Insights From Our Editors

2 Reasons ODs Don’t Follow Best Practices & How to Do Better

By Mark Wright, OD, FCOVD,
and Carole Burns, OD, FCOVD

Oct. 27, 2021

Some doctors choose not to follow what are known to be best practices. (Merriam-Webster defines best practices as: “a procedure that has been shown by research and experience to produce optimal results and that is established or proposed as a standard suitable for widespread adoption.”i)

We see examples of doctors not following best practices across the country. The question is why? Why would a doctor not follow what is known to be best for the patient? Here are the top two most common reasons we run into, and how to start doing what will help your patients and create a more profitable practice.

I’m a Doctor, Not a Sales Person
Some doctors view that prescribing glasses in the exam room (known to be a best practice) is different from prescribing a pharmacological agent that addresses the patient’s dry eye condition. In both cases, the purchase improves the patient’s life, but in both cases the purchase is not mandatory. It’s the doctors’ obligation to prescribe; it’s the patient’s choice to purchase.

So, why do some ODs believe prescribing glasses is different from prescribing eye drops? In both cases, something is purchased by the patient. Is the difference that one of those prescriptions may be purchased in the practice and the other is purchased somewhere else?

Perhaps it is the thought that prescribing something that the practice sells and makes a profit from is somehow different from examinations that the practice sells and makes a profit from. That appears to us to be logically the same.

Here’s another thought: Why is it OK for the patient to purchase glasses from some other organization, but it is somehow inappropriate for the doctor to prescribe glasses that the patient purchases from the practice? Merriam-Webster says, “Definition of sell (someone) on: to persuade (someone) to be interested in and excited about (something). He tried to sell them on the project.”ii The reality is you have to sell patients on taking their glaucoma medicine exactly as it was prescribed. No one questions sales in that context. Sales are only bad in the context that you are trying to get the patient to purchase something they do not need or want. From that perspective, indeed, sales are bad.

The inventor of dynamite was Alfred Noble. His invention was used violently during his lifetime to rob banks and blow up people. Some Nobel scholars suggest the Nobel Peace Prize was his way to compensate for developing such a destructive force. Keep in mind that dynamite has been used in incredibly positive ways such as building new roads and tearing down old houses to build new ones.

Just about anything that can be used for good can be used for bad. Here’s a thought: Decide to only use sales for good. Prescribe exactly what the patient needs to improve their quality of life and do not compromise the patient by prescribing less. And follow the best practice of doing this in the examination room.

I Don’t Know Enough About Glasses
Some doctors are OK with prescribing glasses in general, just not the specifics of the lenses. They often take the position that, “We’ve hired opticians for that. It’s their responsibility, not mine.”
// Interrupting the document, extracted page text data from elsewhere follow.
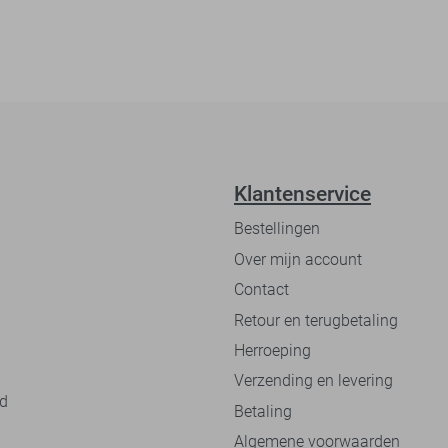
Klantenservice
Bestellingen
Over mijn account
Contact
Retour en terugbetaling
Herroeping
Verzending en levering
nd
Betaling
Algemene voorwaarden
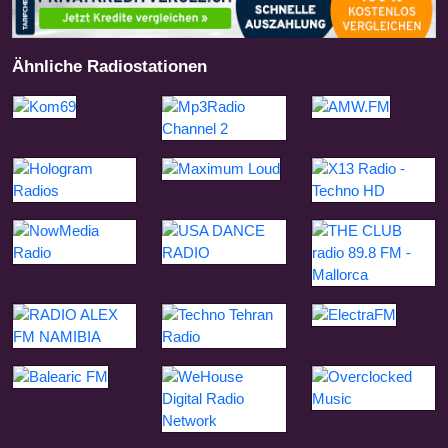
Ähnliche Radiostationen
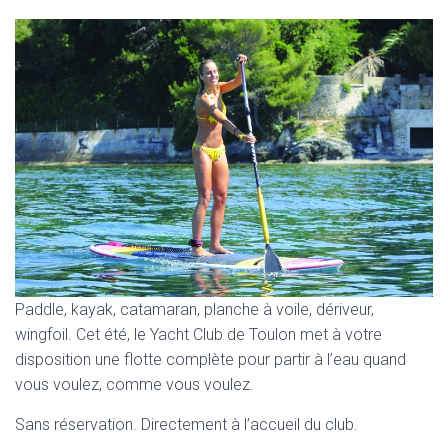
Paddle, kayak, catamaran, planche à voile, dériveur,
wingfoil. Cet été, le Yacht Club de Toulon met à votre
disposition une flotte complète pour partir à l’eau quand
vous voulez, comme vous voulez.
Sans réservation. Directement à l’accueil du club.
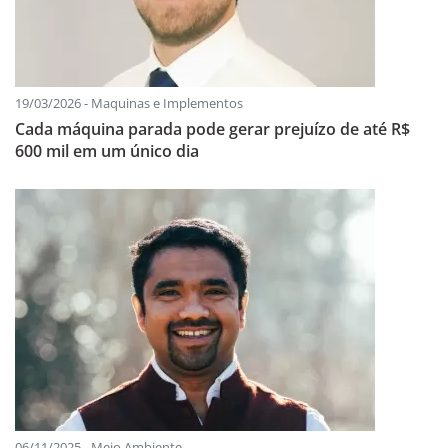
19/03/2026 - Maquinas e Implementos
Cada máquina parada pode gerar prejuízo de até R$
600 mil em um único dia
06/11/2025 - Meio Ambiente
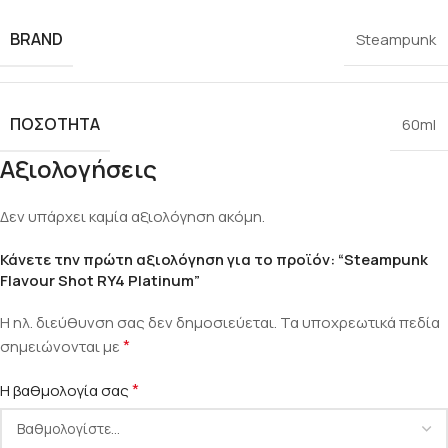
BRAND
Steampunk
ΠΟΣΌΤΗΤΑ
60ml
Αξιολογήσεις
Δεν υπάρχει καμία αξιολόγηση ακόμη.
Κάνετε την πρώτη αξιολόγηση για το προϊόν: “Steampunk
Flavour Shot RY4 Platinum”
Η ηλ. διεύθυνση σας δεν δημοσιεύεται.
Τα υποχρεωτικά πεδία
*
σημειώνονται με
*
Η βαθμολογία σας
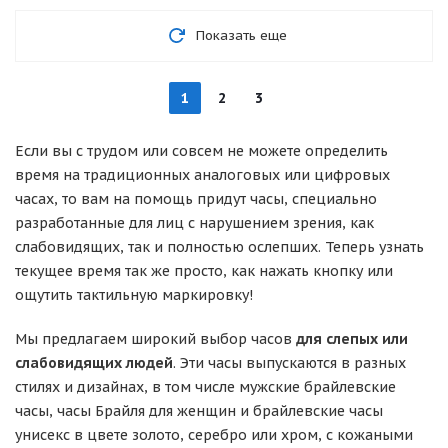
Показать еще
1
2
3
Если вы с трудом или совсем не можете определить
время на традиционных аналоговых или цифровых
часах, то вам на помощь придут часы, специально
разработанные для лиц с нарушением зрения, как
слабовидящих, так и полностью ослепших. Теперь узнать
текущее время так же просто, как нажать кнопку или
ощутить тактильную маркировку!
Мы предлагаем широкий выбор часов
для слепых или
слабовидящих людей
. Эти часы выпускаются в разных
стилях и дизайнах, в том числе мужские брайлевские
часы, часы Брайля для женщин и брайлевские часы
унисекс в цвете золото, серебро или хром, с кожаными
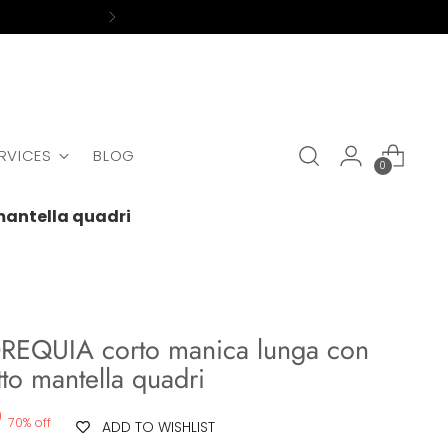
ERVICES
BLOG
0
mantella quadri
REQUIA corto manica lunga con
tto mantella quadri
0
70% off
ADD TO WISHLIST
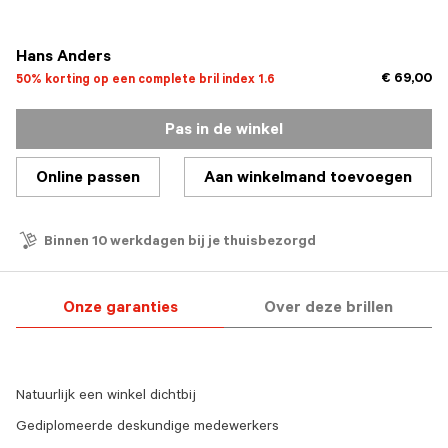
Hans Anders
€ 69,00
50% korting op een complete bril index 1.6
Pas in de winkel
Online passen
Aan winkelmand toevoegen
Binnen 10 werkdagen bij je thuisbezorgd
Onze garanties
Over deze brillen
Natuurlijk een winkel dichtbij
Gediplomeerde deskundige medewerkers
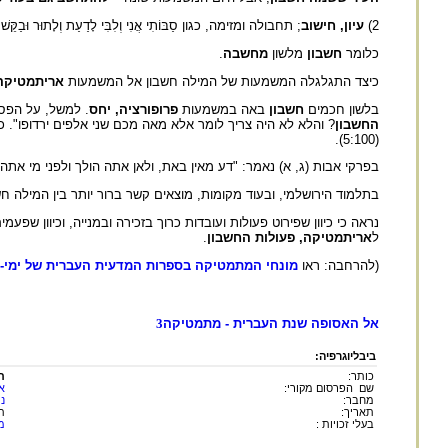
2)
עיון, חישוב
; תחבולה ומזימה, כגון סַבּוֹתִי אֲנִי וְלִבִּי לָדַעַת וְלָתוּר וּבַקֵּש
כלומר
חשבון
מלשון
מחשבה
.
כיצד התגלגלה המשמעות של המילה חשבון אל המשמעות
אריתמטיקה
בלשון חכמים
חשבון
באה במשמעות
פרופורציה, יחס
. למשל, על הפסוק ו
החשבון
? והלא לא היה צריך לומר אלא מאה מכם שני אלפים ירדופו". כ
(5:100).
בפרקי אבות (ג, א) נאמר: "דע מאין באת, ולאן אתה הולך ולפני מי אתה
בתלמוד הירושלמי, ובעוד מקומות, מוצאים קשר ברור יותר בין המילה חשב
נראה כי כיוון שפירוט פעולות ועובדות כרוך בזכירה ובמנייה, וכיוון שפע
ל
אריתמטיקה, פעולות החשבון
.
(להרחבה: ראו
מונחי המתמטיקה בספרות המדעית העברית של ימי-ה
אל האסופה שנת העברית - מתמטיקה
3
ביבליוגרפיה:
כותר:
ח
שם הפרסום מקורי:
א
מחבר:
נת
תאריך:
תש
בעלי זכויות :
מ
The same doctors who punt spectacle lens specifics (e.g.: lens material, lens manufacturing process, AR, photochromics, sunglasses) to their opticians would never punt contact lenses specifics to the opticians. Why do these doctors prescribe the exact contact lenses needed for the patient in the exam room, but not the exact spectacle lenses needed by the patient? The most common answer we hear is: “We don’t know enough about spectacle lenses.”
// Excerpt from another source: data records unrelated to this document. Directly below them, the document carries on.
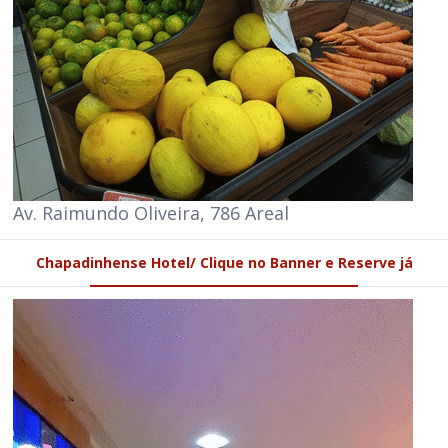
Av. Raimundo Oliveira, 786 Areal
Chapadinhense Hotel/ Clique no Banner e Reserve já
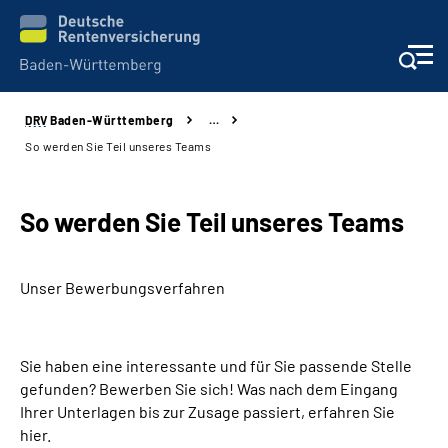
DRV
Baden-Württemberg
…
Beratung und Kontakt
So werden Sie Teil unseres Teams
Kunden
So werden Sie Teil unseres
Teams
Online-Services
Unser Bewerbungsverfahren
Karriere
Presse
Sie haben eine interessante und für Sie passende Stelle
gefunden? Bewerben Sie sich! Was nach dem Eingang
Über uns
Ihrer Unterlagen bis zur Zusage passiert, erfahren Sie
hier.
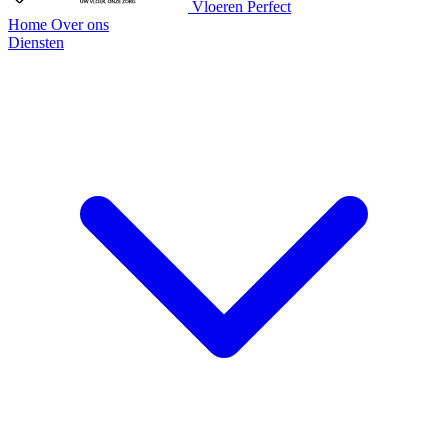
Vloeren Perfect
Home
Over ons
Diensten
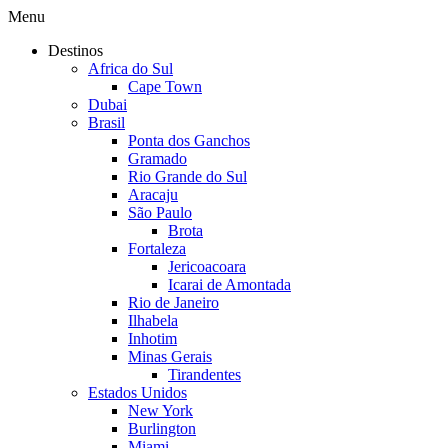
Menu
Destinos
Africa do Sul
Cape Town
Dubai
Brasil
Ponta dos Ganchos
Gramado
Rio Grande do Sul
Aracaju
São Paulo
Brota
Fortaleza
Jericoacoara
Icarai de Amontada
Rio de Janeiro
Ilhabela
Inhotim
Minas Gerais
Tirandentes
Estados Unidos
New York
Burlington
Miami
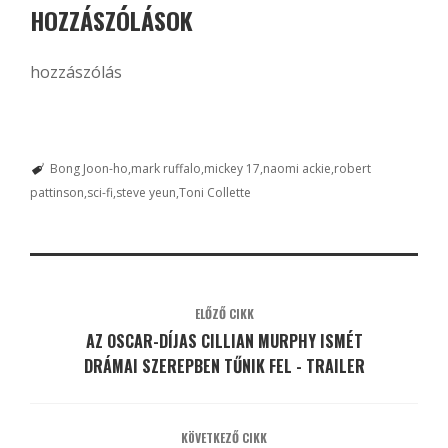
HOZZÁSZÓLÁSOK
hozzászólás
Bong Joon-ho
mark ruffalo
mickey 17
naomi ackie
robert
pattinson
sci-fi
steve yeun
Toni Collette
ELŐZŐ CIKK
AZ OSCAR-DÍJAS CILLIAN MURPHY ISMÉT
DRÁMAI SZEREPBEN TŰNIK FEL - TRAILER
KÖVETKEZŐ CIKK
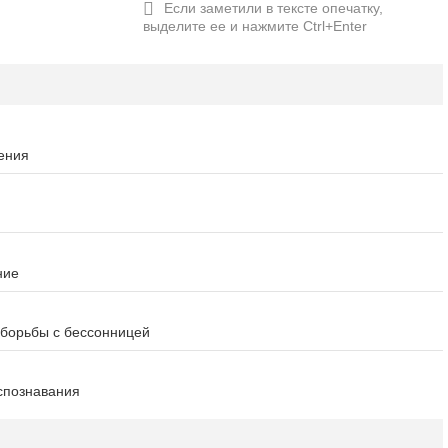
ения
ние
и борьбы с бессонницей
спознавания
Here’s a case to help us find out if we do know enough about lenses. A 53-year-old enters your clinic with complaints of near and intermediate blur. Their last vision exam was four years ago when the patient was prescribed CR-39 lined bifocals, which they are currently wearing. There are no current or previous health issues. Testing today (a comprehensive vision exam) shows no health concerns.
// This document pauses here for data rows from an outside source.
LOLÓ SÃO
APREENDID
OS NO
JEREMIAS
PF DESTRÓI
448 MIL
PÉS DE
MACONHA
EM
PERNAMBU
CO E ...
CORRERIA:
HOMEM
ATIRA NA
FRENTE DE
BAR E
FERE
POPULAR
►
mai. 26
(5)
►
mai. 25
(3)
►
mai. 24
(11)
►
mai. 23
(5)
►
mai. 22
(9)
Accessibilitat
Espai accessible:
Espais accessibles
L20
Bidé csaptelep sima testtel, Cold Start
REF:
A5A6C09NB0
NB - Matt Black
The patient drives due east every work morning at 7:30 a.m. for 30 minutes arriving at work with a mild headache which is not present on non-work days. The patient works on computers all day with the screen primarily in straight-ahead gaze and goes home at the end of the day with neck and back pain. There is a slight change in the distance Rx and a +1.00 D change at near. The patient is a weekend golfer with a +2 handicap. What brand-specific spectacle lenses with what brand-specific lens treatments should be prescribed for this patient?

Send your answers to the case question above to contactPMC@optometrybusiness.com and we will publish the answer in a future article.

Every OPT 4 student in the country and every optometrist in the country should be able to easily answer the question asked in the case above.

Opticians across the country tell us that when doctors prescribe in the exam room the specific lenses with the specific lens treatments the patient needs, two things happen: (1) it is easier to get the patient to accept the doctor’s treatment plan, and (2) the time the patient spends in the optical is reduced. Both of those are in the patient’s best interest.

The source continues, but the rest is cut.